Jean-Paul Sartre: What many people cannot understand is the fact that you have not tried to work out a program or to give your movement a structure. They attack you for trying to "smash everything" without knowing - or at any rate saying - what you would like to put in place of what you demolish.
DCB: Naturally! Everyone would be reassured, particularly Pompidou, if we set up a Party and announced: "All these people here are ours now. Here are our aims and this is how we are going to attain them." They would know who they are dealing with and how to counter them. They would no longer have to face "anarchy," "uncontrollable effervescence." Our movement's strength is that it is based on an "uncontrollable" spontaneity, that it gives an impetus without trying to canalize it or use the action it has unleashed to its own profit. There are clearly two solutions open to us today. The first would be to bring together half-a-dozen people with political experience, ask them to formulate some convincing immediate demands, and say, "Here is the student movement's position, do what you like with it!" That is the bad solution. The second is to try to give an understanding of the situation not to the totality of the students nor even to the totality of the demonstrators, but to a large number of them. To do so we must avoid building an organization immediately, or defining a program; that would inevitably paralyze us. The movement's only chance is the disorder that lets men speak freely, and which can result in a form of self-organization. For example, we should now give up mass-spectacular meetings and turn to the formation of work and action groups.

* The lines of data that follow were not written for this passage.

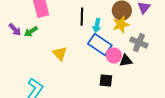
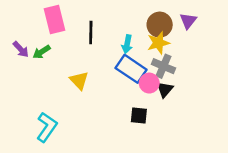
black line: (82, 17) -> (91, 32), moved
gray cross: (139, 43) -> (163, 66), moved
black triangle: (126, 61) -> (165, 90), turned -40

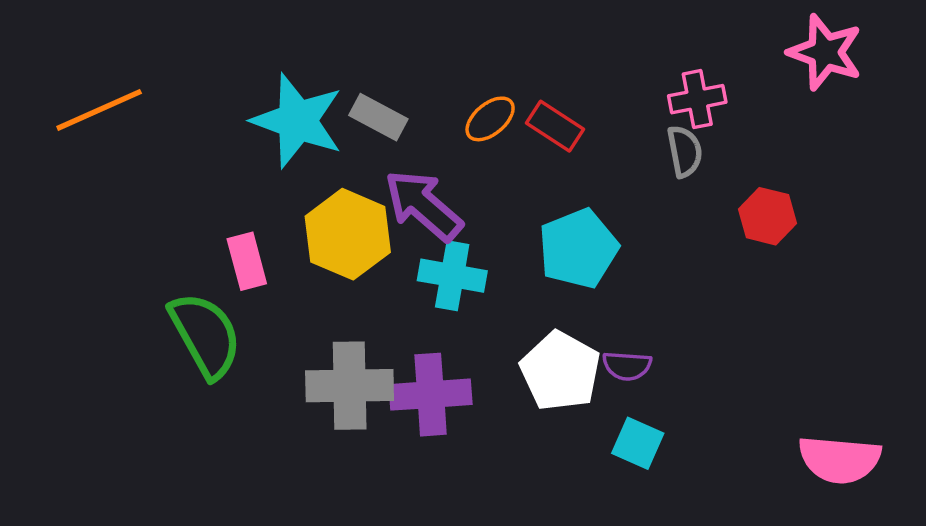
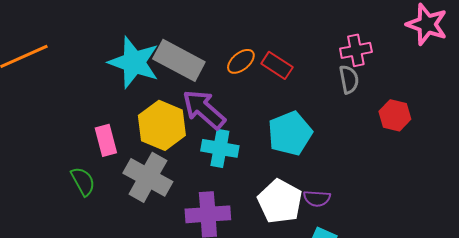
gray rectangle: (378, 117) -> (179, 60), size x1.6
green semicircle: (205, 335) -> (83, 181), size x0.6
gray cross: (350, 386) -> (148, 177), moved, turned 30

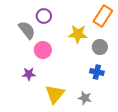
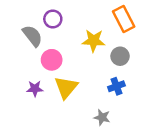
orange rectangle: (103, 16) -> (124, 19), turned -60
blue cross: (97, 72) -> (116, 86), turned -32
yellow triangle: (55, 94) -> (66, 87), moved

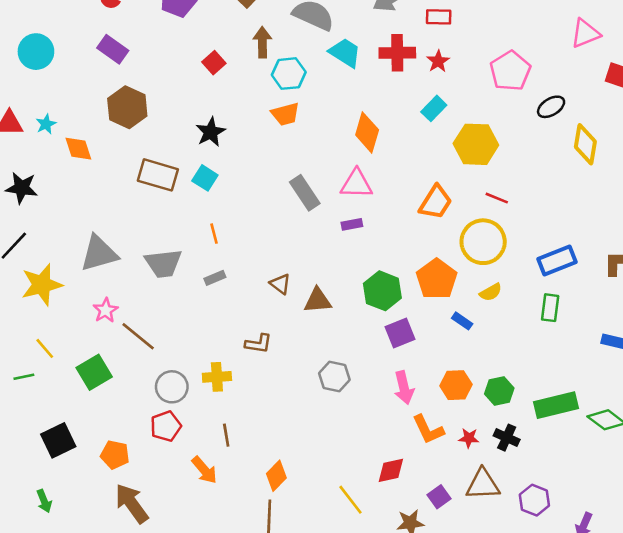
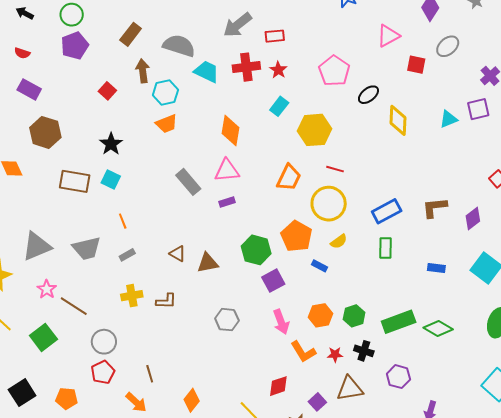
yellow cross: (217, 377) -> (132, 296), moved
purple hexagon: (534, 500) -> (398, 377), moved

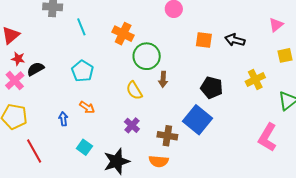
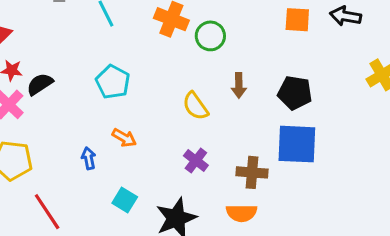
green circle: (147, 56) -> (210, 36), moved, size x0.7
black pentagon: (212, 88) -> (295, 93), moved
blue square: (198, 120) -> (297, 144), turned -32

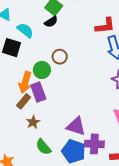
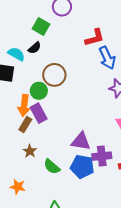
black semicircle: (51, 22) -> (35, 48), moved
brown circle: (60, 57) -> (54, 75), size x1.5
brown star: (33, 122) -> (30, 151), moved

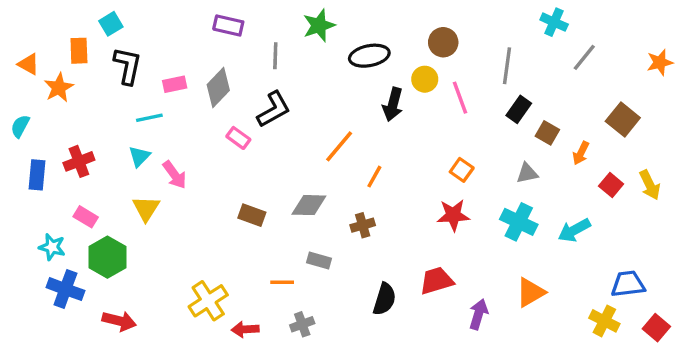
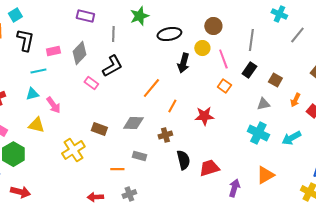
black rectangle: (519, 109) -> (249, 70), moved
orange arrow: (581, 153) -> (295, 100), moved
cyan triangle: (139, 156) -> (32, 94), turned 32
orange square: (462, 170) -> (224, 86), moved
yellow triangle: (146, 208) -> (36, 125), turned -48
red star: (453, 215) -> (204, 116), moved
black semicircle: (384, 299) -> (183, 160), moved, turned -30
yellow cross: (208, 301) -> (73, 150), moved

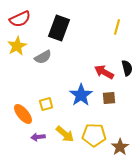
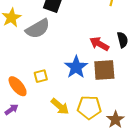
gray semicircle: (43, 57) -> (38, 29), size x1.4
brown square: (109, 98) -> (104, 70), size x1.6
purple arrow: (38, 137) -> (12, 109), moved, turned 152

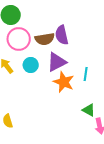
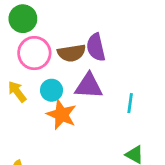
purple triangle: (57, 62) -> (89, 86), turned 30
orange star: (64, 82) -> (62, 115), moved

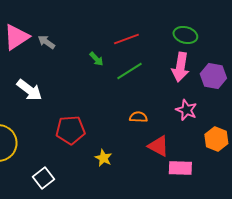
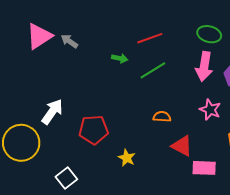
green arrow: (96, 59) -> (120, 58), turned -35
white arrow: (29, 90) -> (52, 112), moved, turned -92

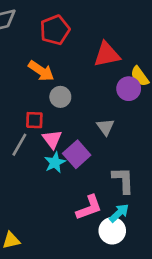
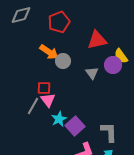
gray circle: (60, 97) -> (63, 61), moved
gray triangle: (105, 127) -> (92, 73), moved
pink triangle: (52, 139) -> (48, 100), moved
purple square: (77, 154) -> (75, 126), moved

Foucault in 1972: "(In May '68) the intellectual discovered that the masses no longer need to gain knowledge: they know perfectly well, without illusion; they know far better than he and they are capable of expressing themselves. But there exists a system of power which blocks, prohibits, and invalidates this discourse and this knowledge, a power not only found in the manifest authority of censorship, but one which profoundly and subtly penetrates an entire societal network. Intellectuals are themselves agents of this system of power - the idea of their responsibility for 'consciousness' and discourse forms part of the system."
Current account of active minority:
"... things started in very late july or early august. Adbusters made a call. Some activists spotted it online and decided to go with it. The website (occupywallst.org) was built by anarchist friends in a "let's make this real" drive as we were more or less expecting something to happen. Activists in NYC decided to do something as well, many of them linked to Bloombergville, but also assorted syndicalists, progressives, and communists (the WWP was active at least in the early days, I'm not sure whether they still are), and anarchists... David Graeber came although he seemed initially mostly to observe things, and informed that he'd just been told the week before that Adbusters wanted him to represent them."